Will Starbucks CEO's Pledge To Cut Off Washington Work?

Starbucks Howard Schultz CEO Pledge: Will It Work?

To be successful in a bid to starve Washington of dollars, Starbucks CEO Howard Schultz will likely have to expand his campaign to boycott campaign contributions beyond fellow CEOs.

On Aug. 12, Schultz made a high-profile challenge: cut off all campaign donations until the political class starts behaving like adults.

In an email to corporate America and "concerned Americans" alike, Schultz said:

"[W]e today pledge to withhold any further campaign contributions to the President and all members of Congress until a fair, bipartisan deal is reached that sets our nation on stronger long-term fiscal footing."

According to the Center for Responsive Politics, a nonpartisan research group, the business sector remains the major source of donations to individual campaigns. But a Top 10 list of "heavy hitters" in federal-level political donations lists only one corporation: AT&T.

Since 1989, political giving has been dominated by labor unions, including the American Federation of State and Municipal Employees, the Service Employees International Union, the International Brotherhood of Electrical Workers, theLaborers Union and the American Federation of Teachers.

Labor unions contacted by HuffPost -- including the SEIU, AFL-CIO and AFSCME -- were unavailable for comment on Schultz's pledge.

Complications for the effort to freeze campaign dollars could arise from the newly-established "super PACs" -- independent political committees that can accept unlimited contributions from individuals, corporations and unions. The groups are likely to have an outsized influence in the next election cycle: In 2010, conservative super PACs spent $121.7 million, while liberal groups spent an estimated $12.6 million; the numbers for both are expected to increase significantly in 2012.

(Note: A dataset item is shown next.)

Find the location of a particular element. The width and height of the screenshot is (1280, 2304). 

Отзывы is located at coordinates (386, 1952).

Schultz noted that in the days following the release of his pledge, he had "heard from thousands of people" and included among his supporters NYSE Euronext CEO Duncan Niederauer and Bob Greifeld, head of the Nasdaq OMX Group -- both of whom emailed letters of support to companies listed on their respective exchanges.

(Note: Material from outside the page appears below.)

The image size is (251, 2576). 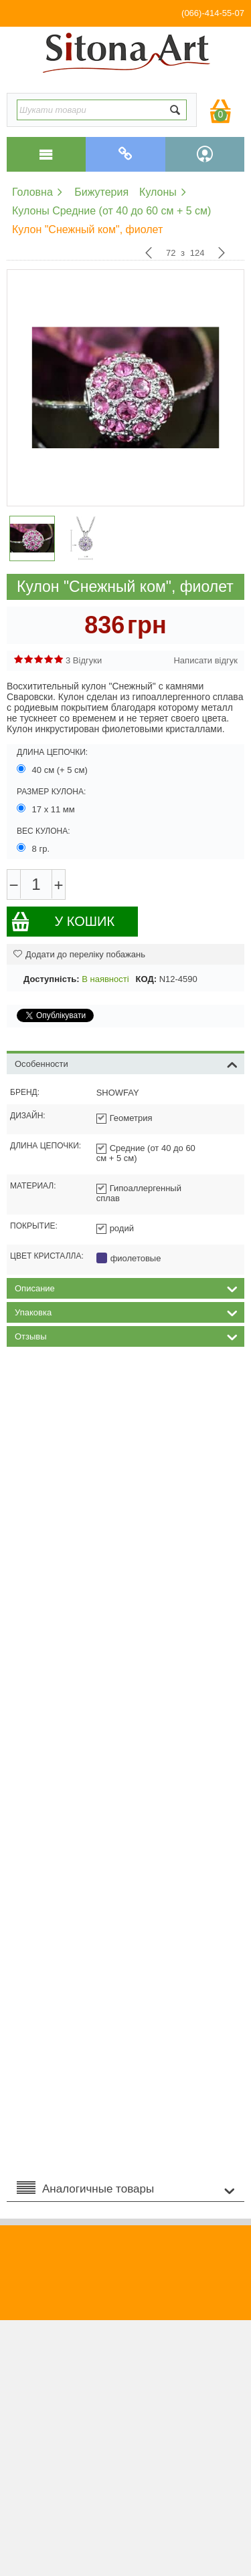 I want to click on 17 х 11 мм, so click(x=47, y=809).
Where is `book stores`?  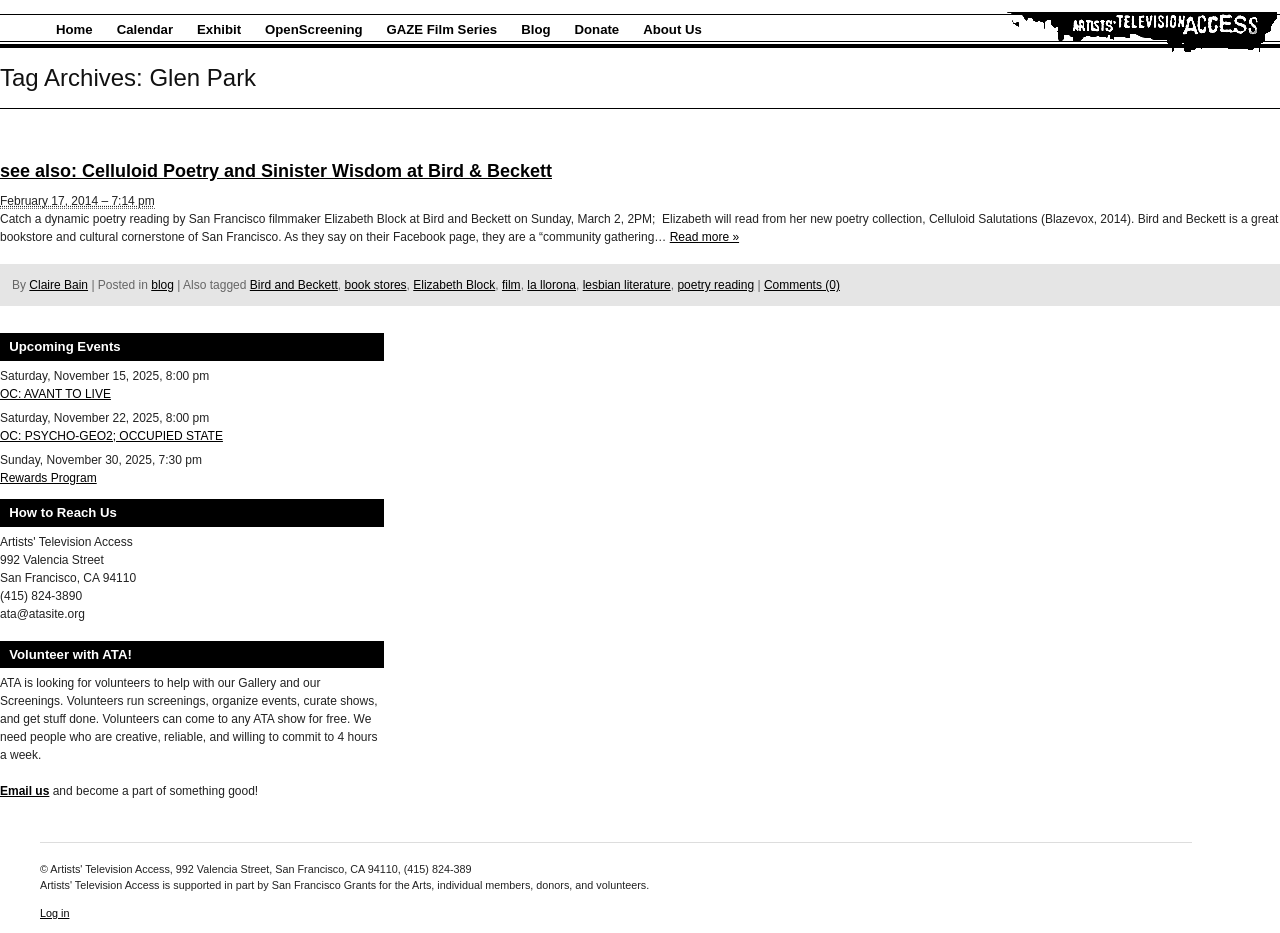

"I think that Howard's idea is a great one, and I have told him that he can count on me," Greifeld wrote. "At NASDAQ OMX, we will also continue to invest in the future by hiring and focusing our efforts on job creation."

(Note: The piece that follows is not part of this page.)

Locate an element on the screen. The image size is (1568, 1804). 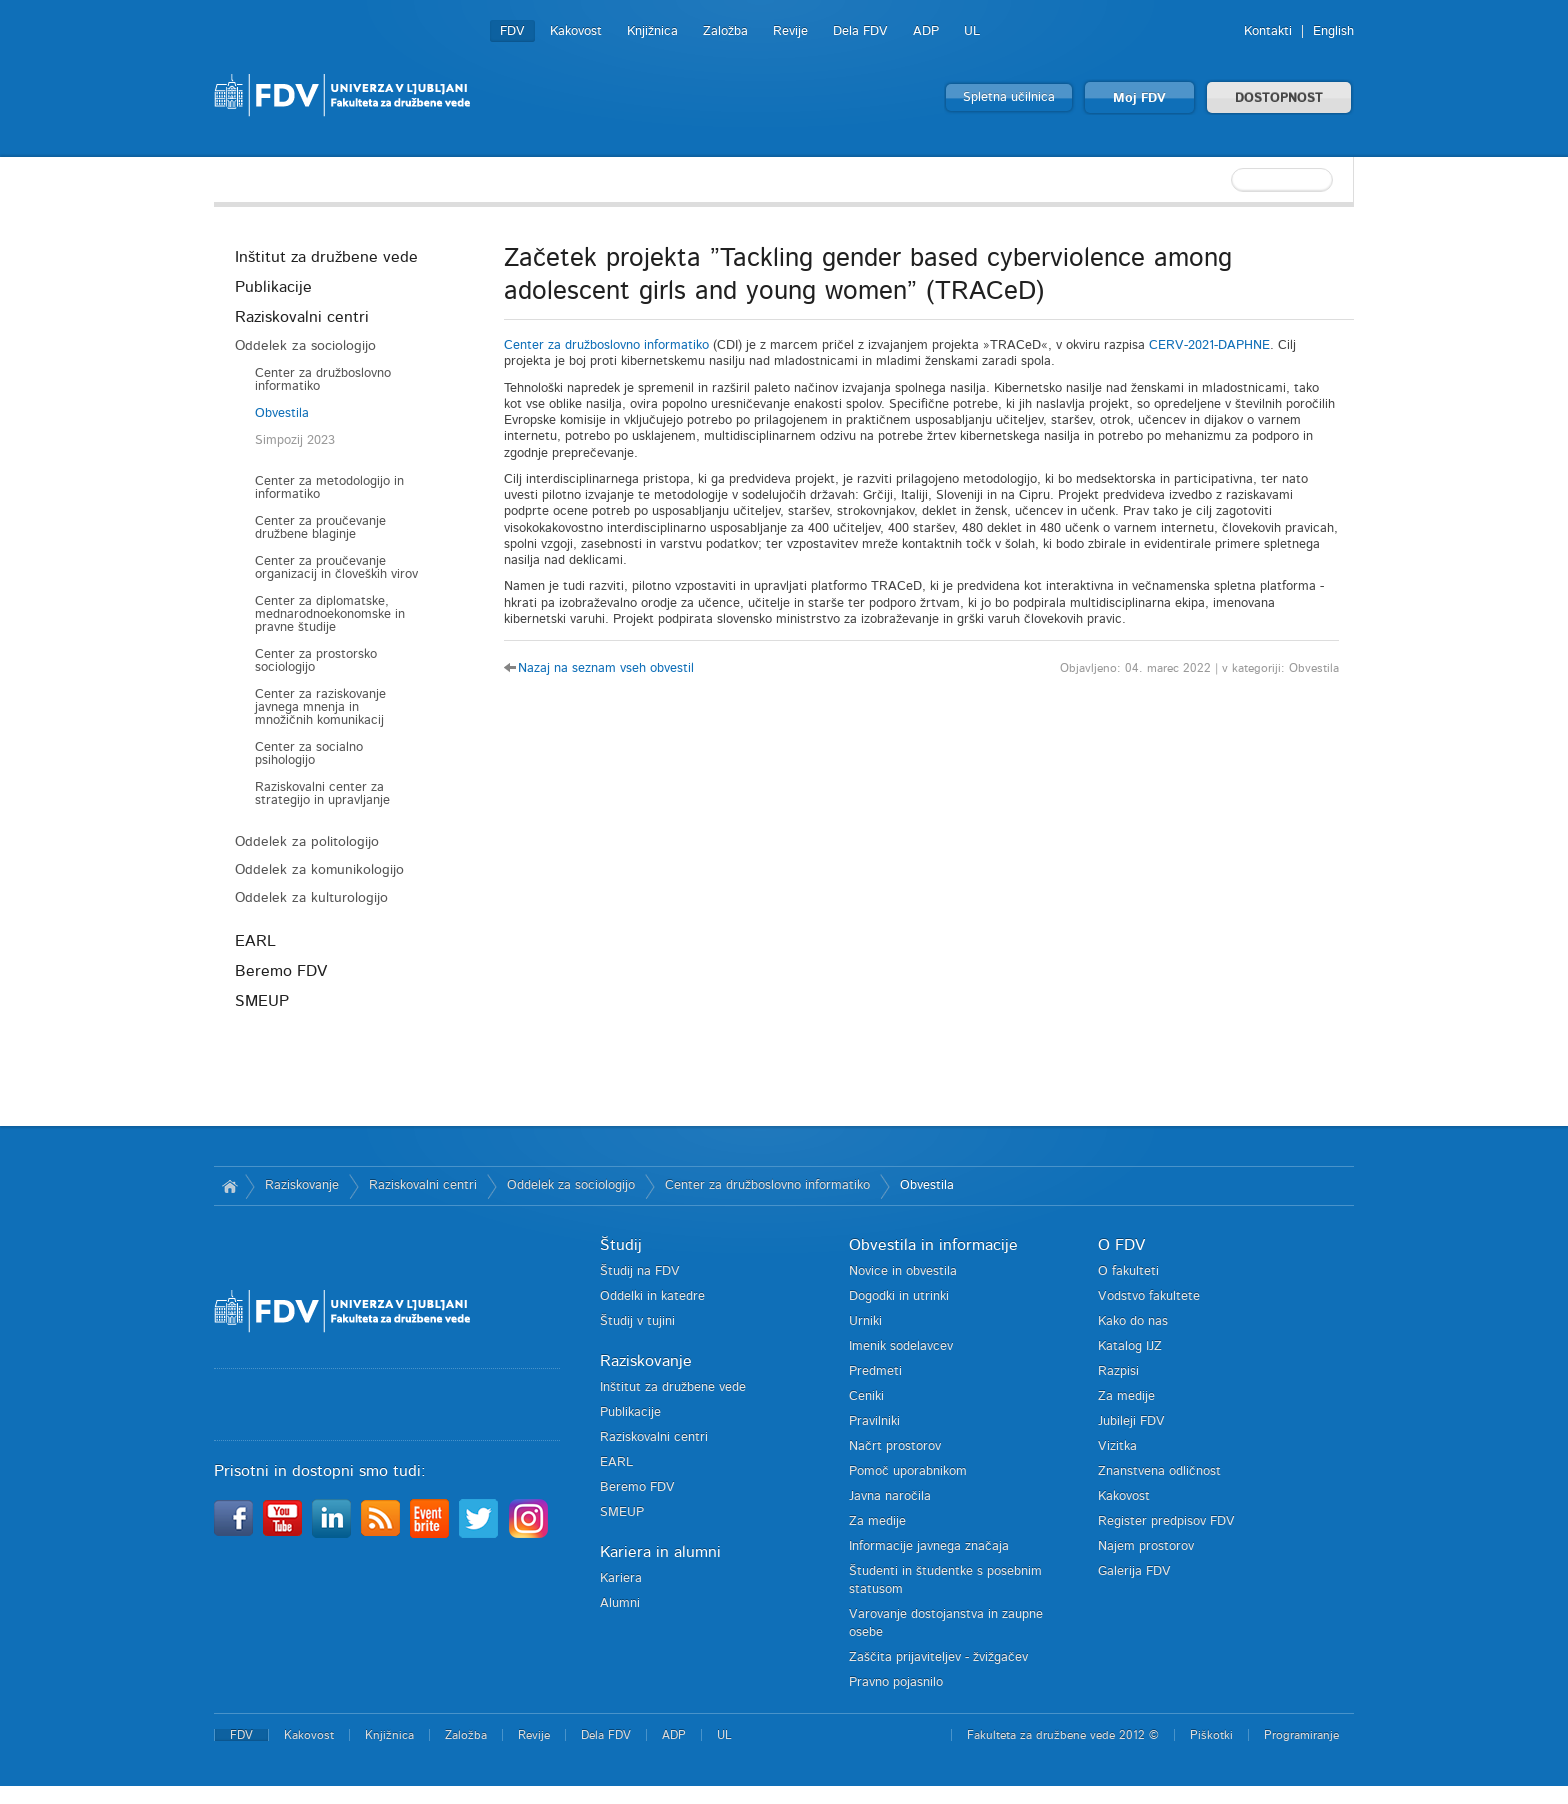 UL is located at coordinates (972, 31).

In his message, Niederauer said, "Now is the time for corporate leadership, and for the collective voice of our CEOs to be heard. It is my hope that our leaders can put politics aside and focus on generating long-term sustainable growth driven by the private sector."

Neither Niederauer nor Greifeld was available for further comment Friday.

In an email to HuffPost, Jim Olson, Starbucks' vice president for global corporate communications, noted that "[i]t is still very early -- we're only seven days into this effort," but reiterated that the company had "heard directly from hundreds of people –- CEOs, business leaders, community leaders, and citizens."

Olson added that "[t]hese responses have included pledges of support" as well as "a rich vein of additional ideas that we are discussing and determining how or if to act upon."

Starbucks, he wrote, is "taking the appropriate time to review all of the responses and consider the many ideas we have received before we make public who is supporting Howard's pledge."